Word-for-word transcription needed. Include every entry below but no pictures.

Supplied records:
"""
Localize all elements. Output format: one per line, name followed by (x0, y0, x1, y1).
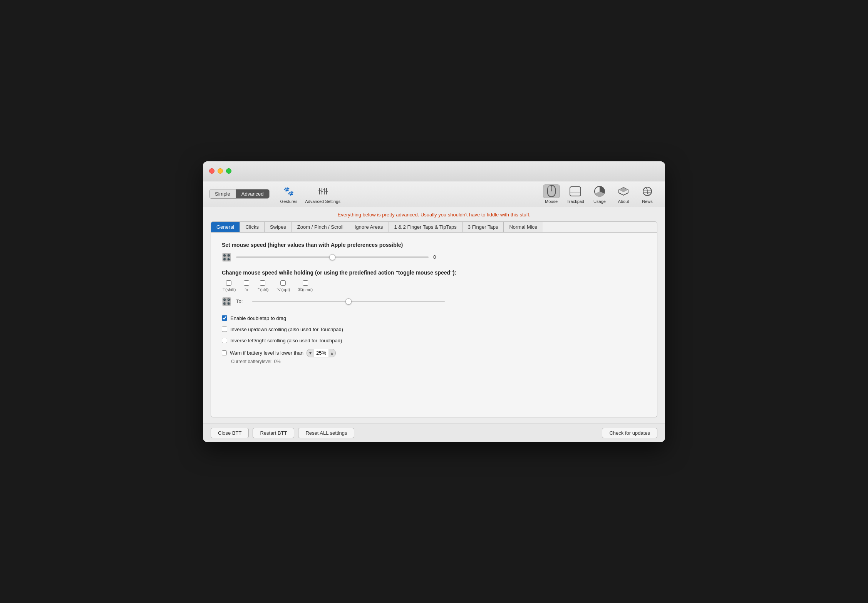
shift-label: ⇧(shift) (222, 287, 236, 292)
opt-label: ⌥(opt) (276, 287, 290, 292)
battery-warn-row: Warn if battery level is lower than ▾ 25… (222, 349, 646, 357)
ctrl-label: ⌃(ctrl) (257, 287, 269, 292)
about-icon (615, 184, 632, 198)
usage-label: Usage (593, 199, 606, 204)
close-button[interactable] (209, 168, 214, 174)
stepper-up-button[interactable]: ▴ (328, 349, 335, 357)
simple-mode-button[interactable]: Simple (209, 189, 236, 198)
gestures-icon-group[interactable]: 🐾 Gestures (280, 184, 298, 204)
battery-stepper: ▾ 25% ▴ (307, 349, 336, 357)
to-speed-row: 🎛️ To: (222, 297, 646, 306)
battery-value: 25% (314, 349, 328, 357)
mouse-speed-row: 🎛️ 0 (222, 253, 646, 262)
svg-rect-6 (323, 189, 325, 190)
svg-rect-11 (570, 187, 581, 196)
modifier-fn: fn (244, 280, 249, 292)
battery-current-row: Current batterylevel: 0% (231, 359, 646, 364)
opt-checkbox[interactable] (280, 280, 286, 286)
tab-taps-3[interactable]: 3 Finger Taps (462, 222, 504, 232)
mode-buttons: Simple Advanced (209, 189, 270, 199)
cmd-checkbox[interactable] (303, 280, 308, 286)
ctrl-checkbox[interactable] (260, 280, 265, 286)
advanced-settings-icon (314, 184, 331, 198)
tab-zoom[interactable]: Zoom / Pinch / Scroll (292, 222, 349, 232)
maximize-button[interactable] (226, 168, 231, 174)
mouse-icon-group[interactable]: Mouse (543, 184, 560, 204)
tab-swipes[interactable]: Swipes (265, 222, 292, 232)
fn-label: fn (245, 287, 248, 292)
restart-btt-button[interactable]: Restart BTT (253, 428, 294, 438)
about-label: About (618, 199, 629, 204)
svg-rect-10 (548, 185, 551, 191)
trackpad-icon (567, 184, 584, 198)
tabs-bar: General Clicks Swipes Zoom / Pinch / Scr… (211, 221, 657, 233)
change-speed-title: Change mouse speed while holding (or usi… (222, 270, 646, 276)
traffic-lights (209, 168, 231, 174)
battery-current-label: Current batterylevel: (231, 359, 273, 364)
speedometer-icon: 🎛️ (222, 253, 231, 262)
content-area: Everything below is pretty advanced. Usu… (203, 207, 665, 424)
svg-rect-0 (319, 188, 320, 194)
inverse-leftright-label: Inverse left/right scrolling (also used … (230, 338, 342, 343)
advanced-settings-label: Advanced Settings (305, 199, 340, 204)
gestures-icon: 🐾 (280, 184, 297, 198)
modifier-keys: ⇧(shift) fn ⌃(ctrl) ⌥(opt) (222, 280, 646, 292)
doubletap-row: Enable doubletap to drag (222, 315, 646, 321)
title-bar (203, 161, 665, 181)
panel-general: Set mouse speed (higher values than with… (211, 233, 657, 417)
mouse-icon (543, 184, 560, 198)
news-icon-group[interactable]: News (639, 184, 656, 204)
svg-rect-4 (318, 190, 321, 191)
close-btt-button[interactable]: Close BTT (211, 428, 249, 438)
battery-current-value: 0% (274, 359, 280, 364)
advanced-mode-button[interactable]: Advanced (236, 189, 269, 198)
speedometer2-icon: 🎛️ (222, 297, 231, 306)
gestures-label: Gestures (280, 199, 298, 204)
mouse-speed-slider[interactable] (236, 256, 429, 258)
to-label: To: (236, 298, 248, 304)
modifier-opt: ⌥(opt) (276, 280, 290, 292)
stepper-down-button[interactable]: ▾ (307, 349, 314, 357)
fn-checkbox[interactable] (244, 280, 249, 286)
doubletap-checkbox[interactable] (222, 315, 227, 321)
reset-settings-button[interactable]: Reset ALL settings (298, 428, 354, 438)
check-updates-button[interactable]: Check for updates (602, 428, 657, 438)
minimize-button[interactable] (218, 168, 223, 174)
news-label: News (642, 199, 653, 204)
modifier-ctrl: ⌃(ctrl) (257, 280, 269, 292)
mouse-label: Mouse (545, 199, 558, 204)
usage-icon-group[interactable]: Usage (591, 184, 608, 204)
svg-rect-2 (324, 188, 325, 194)
modifier-shift: ⇧(shift) (222, 280, 236, 292)
usage-icon (591, 184, 608, 198)
toolbar: Simple Advanced 🐾 Gestures Advanc (203, 181, 665, 207)
advanced-settings-icon-group[interactable]: Advanced Settings (305, 184, 340, 204)
main-window: Simple Advanced 🐾 Gestures Advanc (203, 161, 665, 442)
right-icons: Mouse Trackpad (540, 184, 659, 204)
tab-general[interactable]: General (211, 222, 240, 232)
svg-rect-5 (321, 191, 323, 192)
shift-checkbox[interactable] (226, 280, 231, 286)
inverse-updown-row: Inverse up/down scrolling (also used for… (222, 327, 646, 332)
about-icon-group[interactable]: About (615, 184, 632, 204)
tab-clicks[interactable]: Clicks (240, 222, 265, 232)
mouse-speed-title: Set mouse speed (higher values than with… (222, 242, 646, 248)
battery-warn-checkbox[interactable] (222, 350, 227, 355)
cmd-label: ⌘(cmd) (298, 287, 313, 292)
mouse-speed-value: 0 (433, 254, 441, 260)
trackpad-label: Trackpad (567, 199, 584, 204)
to-speed-slider[interactable] (252, 301, 445, 302)
bottom-bar: Close BTT Restart BTT Reset ALL settings… (203, 424, 665, 442)
tab-normal-mice[interactable]: Normal Mice (504, 222, 543, 232)
news-icon (639, 184, 656, 198)
svg-rect-7 (325, 191, 328, 192)
doubletap-label: Enable doubletap to drag (230, 315, 286, 321)
inverse-leftright-checkbox[interactable] (222, 338, 227, 343)
inverse-updown-checkbox[interactable] (222, 327, 227, 332)
tab-ignore[interactable]: Ignore Areas (349, 222, 389, 232)
trackpad-icon-group[interactable]: Trackpad (567, 184, 584, 204)
inverse-leftright-row: Inverse left/right scrolling (also used … (222, 338, 646, 343)
warning-text: Everything below is pretty advanced. Usu… (211, 212, 657, 218)
tab-taps-1-2[interactable]: 1 & 2 Finger Taps & TipTaps (389, 222, 462, 232)
inverse-updown-label: Inverse up/down scrolling (also used for… (230, 327, 343, 332)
"""
Written answer:
Localize all elements. Output format: one per line, name followed by (x0, y0, x1, y1).
shift-label: ⇧(shift) (222, 287, 236, 292)
opt-label: ⌥(opt) (276, 287, 290, 292)
battery-warn-row: Warn if battery level is lower than ▾ 25… (222, 349, 646, 357)
ctrl-label: ⌃(ctrl) (257, 287, 269, 292)
about-icon (615, 184, 632, 198)
usage-label: Usage (593, 199, 606, 204)
close-button[interactable] (209, 168, 214, 174)
stepper-up-button[interactable]: ▴ (328, 349, 335, 357)
simple-mode-button[interactable]: Simple (209, 189, 236, 198)
gestures-icon-group[interactable]: 🐾 Gestures (280, 184, 298, 204)
battery-stepper: ▾ 25% ▴ (307, 349, 336, 357)
to-speed-row: 🎛️ To: (222, 297, 646, 306)
battery-value: 25% (314, 349, 328, 357)
mouse-speed-row: 🎛️ 0 (222, 253, 646, 262)
svg-rect-6 (323, 189, 325, 190)
svg-rect-11 (570, 187, 581, 196)
modifier-fn: fn (244, 280, 249, 292)
battery-current-row: Current batterylevel: 0% (231, 359, 646, 364)
opt-checkbox[interactable] (280, 280, 286, 286)
tab-taps-3[interactable]: 3 Finger Taps (462, 222, 504, 232)
mode-buttons: Simple Advanced (209, 189, 270, 199)
cmd-checkbox[interactable] (303, 280, 308, 286)
ctrl-checkbox[interactable] (260, 280, 265, 286)
advanced-settings-icon (314, 184, 331, 198)
tab-zoom[interactable]: Zoom / Pinch / Scroll (292, 222, 349, 232)
maximize-button[interactable] (226, 168, 231, 174)
mouse-icon-group[interactable]: Mouse (543, 184, 560, 204)
tab-swipes[interactable]: Swipes (265, 222, 292, 232)
fn-label: fn (245, 287, 248, 292)
restart-btt-button[interactable]: Restart BTT (253, 428, 294, 438)
about-label: About (618, 199, 629, 204)
svg-rect-10 (548, 185, 551, 191)
trackpad-icon (567, 184, 584, 198)
tabs-bar: General Clicks Swipes Zoom / Pinch / Scr… (211, 221, 657, 233)
change-speed-title: Change mouse speed while holding (or usi… (222, 270, 646, 276)
traffic-lights (209, 168, 231, 174)
battery-current-label: Current batterylevel: (231, 359, 273, 364)
speedometer-icon: 🎛️ (222, 253, 231, 262)
content-area: Everything below is pretty advanced. Usu… (203, 207, 665, 424)
svg-rect-0 (319, 188, 320, 194)
inverse-leftright-label: Inverse left/right scrolling (also used … (230, 338, 342, 343)
advanced-settings-label: Advanced Settings (305, 199, 340, 204)
gestures-icon: 🐾 (280, 184, 297, 198)
modifier-keys: ⇧(shift) fn ⌃(ctrl) ⌥(opt) (222, 280, 646, 292)
doubletap-row: Enable doubletap to drag (222, 315, 646, 321)
title-bar (203, 161, 665, 181)
panel-general: Set mouse speed (higher values than with… (211, 233, 657, 417)
mouse-icon (543, 184, 560, 198)
news-icon-group[interactable]: News (639, 184, 656, 204)
svg-rect-4 (318, 190, 321, 191)
close-btt-button[interactable]: Close BTT (211, 428, 249, 438)
battery-current-value: 0% (274, 359, 280, 364)
advanced-mode-button[interactable]: Advanced (236, 189, 269, 198)
speedometer2-icon: 🎛️ (222, 297, 231, 306)
gestures-label: Gestures (280, 199, 298, 204)
mouse-speed-slider[interactable] (236, 256, 429, 258)
to-label: To: (236, 298, 248, 304)
modifier-opt: ⌥(opt) (276, 280, 290, 292)
stepper-down-button[interactable]: ▾ (307, 349, 314, 357)
fn-checkbox[interactable] (244, 280, 249, 286)
doubletap-checkbox[interactable] (222, 315, 227, 321)
reset-settings-button[interactable]: Reset ALL settings (298, 428, 354, 438)
check-updates-button[interactable]: Check for updates (602, 428, 657, 438)
minimize-button[interactable] (218, 168, 223, 174)
news-label: News (642, 199, 653, 204)
modifier-ctrl: ⌃(ctrl) (257, 280, 269, 292)
mouse-label: Mouse (545, 199, 558, 204)
usage-icon-group[interactable]: Usage (591, 184, 608, 204)
svg-rect-2 (324, 188, 325, 194)
modifier-shift: ⇧(shift) (222, 280, 236, 292)
usage-icon (591, 184, 608, 198)
toolbar: Simple Advanced 🐾 Gestures Advanc (203, 181, 665, 207)
advanced-settings-icon-group[interactable]: Advanced Settings (305, 184, 340, 204)
main-window: Simple Advanced 🐾 Gestures Advanc (203, 161, 665, 442)
right-icons: Mouse Trackpad (540, 184, 659, 204)
tab-general[interactable]: General (211, 222, 240, 232)
svg-rect-5 (321, 191, 323, 192)
shift-checkbox[interactable] (226, 280, 231, 286)
inverse-updown-row: Inverse up/down scrolling (also used for… (222, 327, 646, 332)
about-icon-group[interactable]: About (615, 184, 632, 204)
tab-clicks[interactable]: Clicks (240, 222, 265, 232)
mouse-speed-title: Set mouse speed (higher values than with… (222, 242, 646, 248)
battery-warn-checkbox[interactable] (222, 350, 227, 355)
cmd-label: ⌘(cmd) (298, 287, 313, 292)
mouse-speed-value: 0 (433, 254, 441, 260)
trackpad-label: Trackpad (567, 199, 584, 204)
to-speed-slider[interactable] (252, 301, 445, 302)
bottom-bar: Close BTT Restart BTT Reset ALL settings… (203, 424, 665, 442)
tab-normal-mice[interactable]: Normal Mice (504, 222, 543, 232)
news-icon (639, 184, 656, 198)
svg-rect-7 (325, 191, 328, 192)
doubletap-label: Enable doubletap to drag (230, 315, 286, 321)
inverse-leftright-checkbox[interactable] (222, 338, 227, 343)
inverse-updown-checkbox[interactable] (222, 327, 227, 332)
tab-ignore[interactable]: Ignore Areas (349, 222, 389, 232)
trackpad-icon-group[interactable]: Trackpad (567, 184, 584, 204)
inverse-leftright-row: Inverse left/right scrolling (also used … (222, 338, 646, 343)
warning-text: Everything below is pretty advanced. Usu… (211, 212, 657, 218)
tab-taps-1-2[interactable]: 1 & 2 Finger Taps & TipTaps (389, 222, 462, 232)
inverse-updown-label: Inverse up/down scrolling (also used for… (230, 327, 343, 332)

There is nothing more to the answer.